Implementing Horizontal Pod Autoscaling
Basic Custom Metrics HPA
Here’s how to implement horizontal pod autoscaling based on custom metrics:
apiVersion: autoscaling/v2
kind: HorizontalPodAutoscaler
metadata:
name: custom-postgres-hpa
spec:
scaleTargetRef:
apiVersion: apps/v1
kind: Deployment
name: postgres-service
minReplicas: 2
maxReplicas: 10
metrics:
- type: Pods
pods:
metric:
name: postgresql_active_connections
target:
type: AverageValue
averageValue: 100
behavior:
scaleUp:
stabilizationWindowSeconds: 60
policies:
- type: Pods
value: 2
periodSeconds: 60
scaleDown:
stabilizationWindowSeconds: 300
policies:
- type: Pods
value: 1
periodSeconds: 300
Key features of this configuration:
- Scales based on average active connections per pod
- Conservative scale-down behavior to prevent thrashing
- Quick scale-up response for sudden load spikes
Queue-Based Scaling Example
For message queue-based applications, we can scale based on queue depth:
apiVersion: autoscaling/v2
kind: HorizontalPodAutoscaler
metadata:
name: queue-consumer-hpa
spec:
scaleTargetRef:
apiVersion: apps/v1
kind: Deployment
name: queue-consumer
minReplicas: 1
maxReplicas: 20
metrics:
- type: External
external:
metric:
name: rabbitmq_queue_messages
selector:
matchLabels:
queue: work-queue
target:
type: AverageValue
averageValue: 100
This configuration scales queue consumers based on the number of messages waiting in the queue.
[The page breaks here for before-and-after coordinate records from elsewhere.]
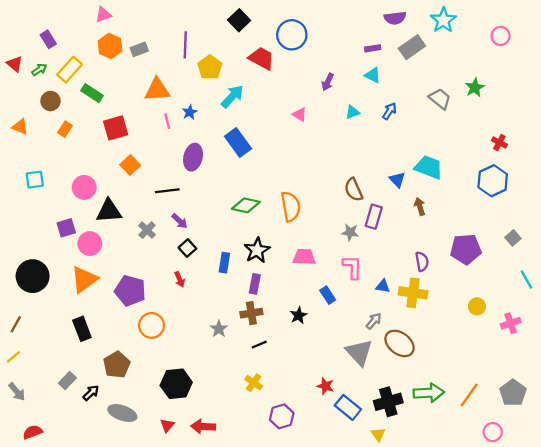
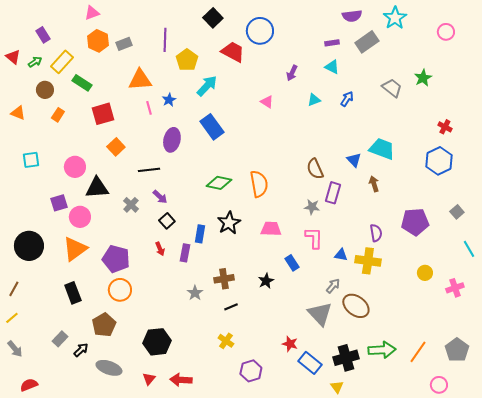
purple rectangle: (255, 284) -> (185, 253), moved
orange circle: (152, 325) -> (120, 290), moved

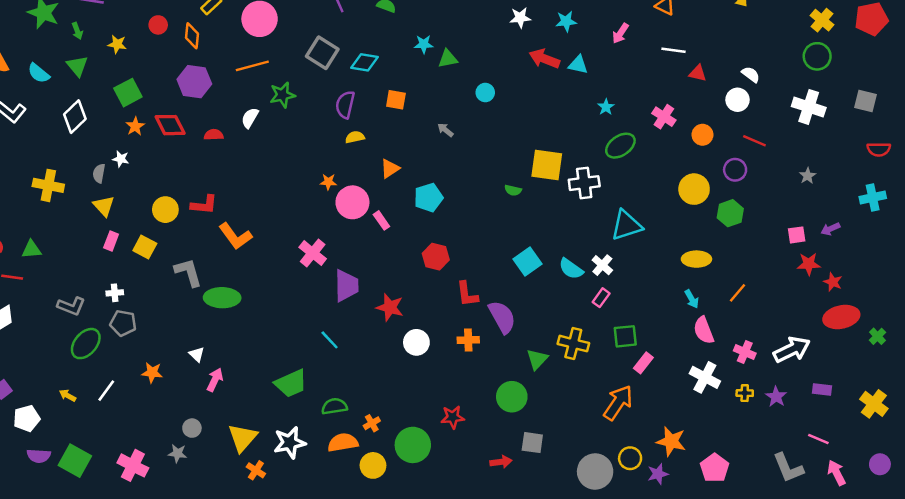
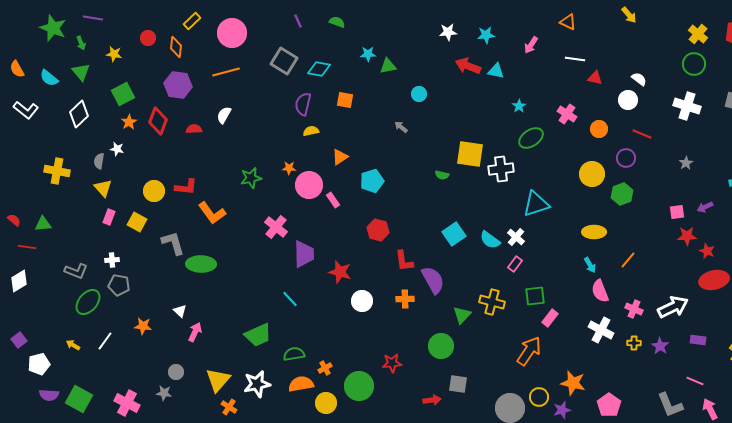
green star: (282, 95) -> (251, 178), moved
red diamond: (170, 125) -> (158, 121), turned 48
gray arrow: (445, 130) -> (401, 127), moved

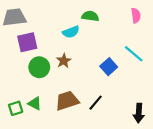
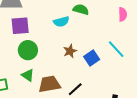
brown star: (64, 61) -> (70, 51), moved
green triangle: (35, 103) -> (28, 75), moved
Production-Ready Implementation
Let’s look at a complete production setup that combines multiple scaling metrics with monitoring and alerting:
apiVersion: monitoring.coreos.com/v1
kind: ServiceMonitor
metadata:
name: postgres-metrics
spec:
selector:
matchLabels:
app: postgres
endpoints:
- port: metrics
interval: 15s
---
apiVersion: monitoring.coreos.com/v1
kind: PrometheusRule
metadata:
name: database-alerts
spec:
groups:
- name: database.rules
rules:
- alert: HighConnectionCount
expr: postgresql_active_connections > 1000
for: 5m
labels:
severity: warning
annotations:
description: Database connection count is high
---
apiVersion: autoscaling/v2
kind: HorizontalPodAutoscaler
metadata:
name: advanced-scaling
spec:
scaleTargetRef:
apiVersion: apps/v1
kind: Deployment
name: database-service
minReplicas: 3
maxReplicas: 15
metrics:
- type: Pods
pods:
metric:
name: postgresql_active_connections
target:
type: AverageValue
averageValue: 100
- type: Resource
resource:
name: cpu
target:
type: Utilization
averageUtilization: 70
- type: Object
object:
metric:
name: requests-per-second
describedObject:
apiVersion: networking.k8s.io/v1
kind: Ingress
name: main-ingress
target:
type: Value
value: 1k
This production setup provides:
- Comprehensive Monitoring: Regular collection of metrics with ServiceMonitor
- Proactive Alerting: Alerts for high connection counts before they become critical
- Multi-Metric Scaling: Considers connections, CPU usage, and request rate
- High Availability: Minimum of 3 replicas for redundancy
Operational Considerations
When implementing custom metrics scaling, keep these factors in mind:
-
Metric Selection:
- Choose metrics that directly correlate with user experience
- Avoid noisy metrics that could cause unnecessary scaling
- Consider the cost implications of your scaling decisions
-
Scaling Behavior:
- Set appropriate stabilization windows to prevent thrashing
- Configure conservative scale-down behavior
- Test scaling behavior under various load patterns
-
Monitoring and Alerting:
- Monitor the scaling decisions being made
- Alert on unexpected scaling events
- Track the correlation between metrics and actual load
-
Cost Control:
- Set reasonable maximum replica limits
- Monitor resource utilization across scaled pods
- Consider implementing cost allocation by namespace
Conclusion
Custom metrics scaling in Kubernetes provides the flexibility to scale your applications based on metrics that truly matter to your business. While it requires more setup than basic CPU/memory scaling, the ability to scale based on application-specific metrics can significantly improve both performance and resource efficiency.
Start with a single, well-understood metric and gradually add complexity as needed. Monitor your scaling behavior closely and adjust thresholds based on real-world performance data.